I have proved a result that seems (to me) interesting, and I am wondering whether it is a known result, and if not whether it seems interesting to others. The result is as follows:
Let $R=\mathbb Z / n \mathbb Z$ and let $\mathcal A = R^R$ denote the algebra of functions from $R$ to itself. Then:
- If $n$ is prime, every function in $\mathcal A$ can be represented by a unique polynomial in $R[x]$ of degree at most $n-1$; more specifically, there exists a natural isomorphism $R[x]/(x^n-x) \cong \mathcal A$.
- If $n$ is composite, then most functions in $\mathcal A$ cannot be represented by any polynomial in $R[x]$; that is, the natural homomorphism $R[x] \to \mathcal A$ is not onto.

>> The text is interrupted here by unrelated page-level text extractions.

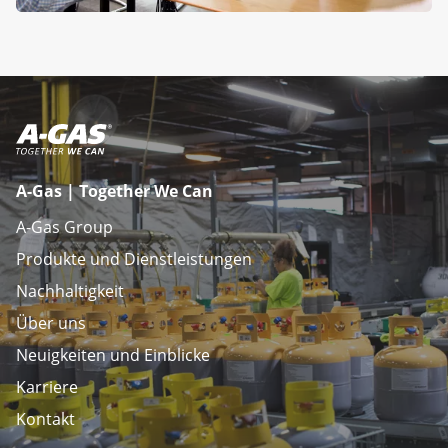
A-Gas | Together We Can
A-Gas Group
Produkte und Dienstleistungen
Nachhaltigkeit
Über uns
Neuigkeiten und Einblicke
Karriere
Kontakt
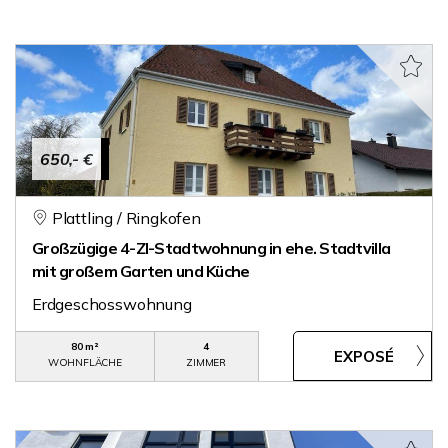
650,- €
Plattling / Ringkofen
Großzügige 4-ZI-Stadtwohnung in ehe. Stadtvilla
mit großem Garten und Küche
Erdgeschosswohnung
80 m²
4
WOHNFLÄCHE
ZIMMER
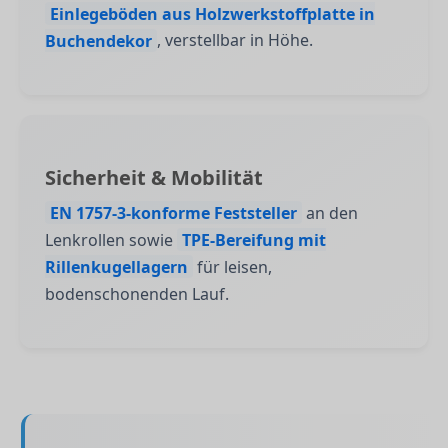
Einlegeböden aus Holzwerkstoffplatte in
Buchendekor
, verstellbar in Höhe.
Sicherheit & Mobilität
EN 1757-3-konforme Feststeller
an den
Lenkrollen sowie
TPE-Bereifung mit
Rillenkugellagern
für leisen,
bodenschonenden Lauf.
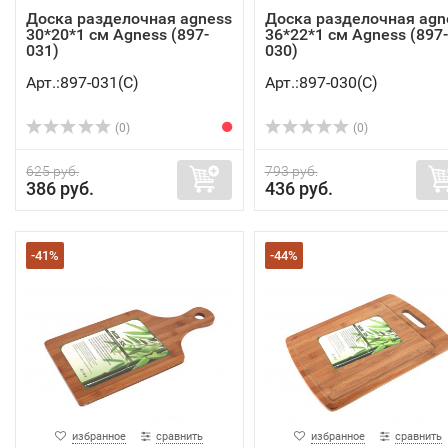
Доска разделочная agness
Доска разделочная agn
30*20*1 см Agness (897-
36*22*1 см Agness (897-
031)
030)
Арт.:897-031(C)
Арт.:897-030(C)
(0)
(0)
625 руб.
793 руб.
386 руб.
436 руб.
-41%
-44%
избранное
сравнить
избранное
сравнить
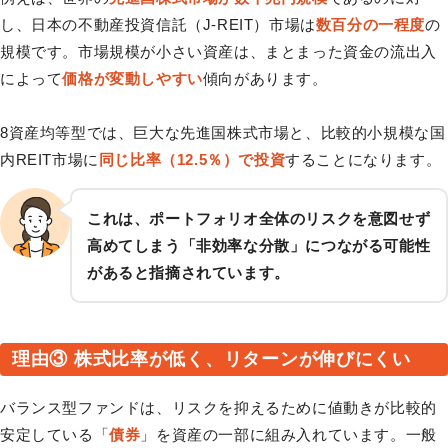
し、日本の不動産投資信託（J-REIT）市場は
数百分の一程度
の
規模です。市場規模が小さい資産は、まとまった資金の流出入
によって
価格が変動しやすい
傾向があります。
8資産均等型では、巨大な先進国株式市場と、比較的小規模な国
内REIT市場に
同じ比率（12.5％）で投資
することになります。
これは、ポートフォリオ全体のリスクを意図せず
高めてしまう「非効率な分散」につながる可能性
があると指摘されています。
理由③ 株式比率が低く、リターンが伸びにくい
バランス型ファンドは、リスクを抑えるために値動きが比較的
安定している「
債券
」を資産の一部に組み入れています。一般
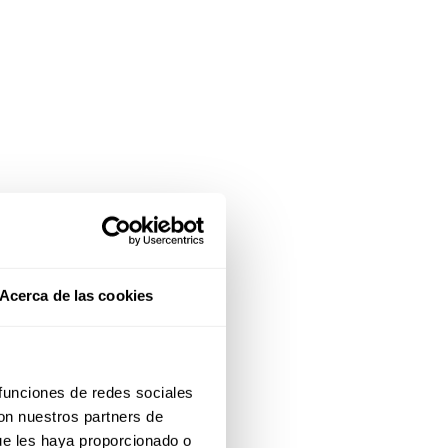
Acerca de las cookies
 funciones de redes sociales
con nuestros partners de
ue les haya proporcionado o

Is this a well-known result? A trivial one? It certainly seemed interesting to me when I came across it, and I have been unsuccessful in finding any statement of this online.
Just to clarify, I am not asking for a proof -- I have one already -- just for an assessment of the value of the result.
It's certainly well-known. It is an immediate corollary of the Chinese Remainder Theorem. Notice that you could also work with $R^S$ for any finite set $S$. (And you don't mean $R^R$, which doesn't exist; you mean $R^S$, where $S$ is the underlying set of the ring $R$.)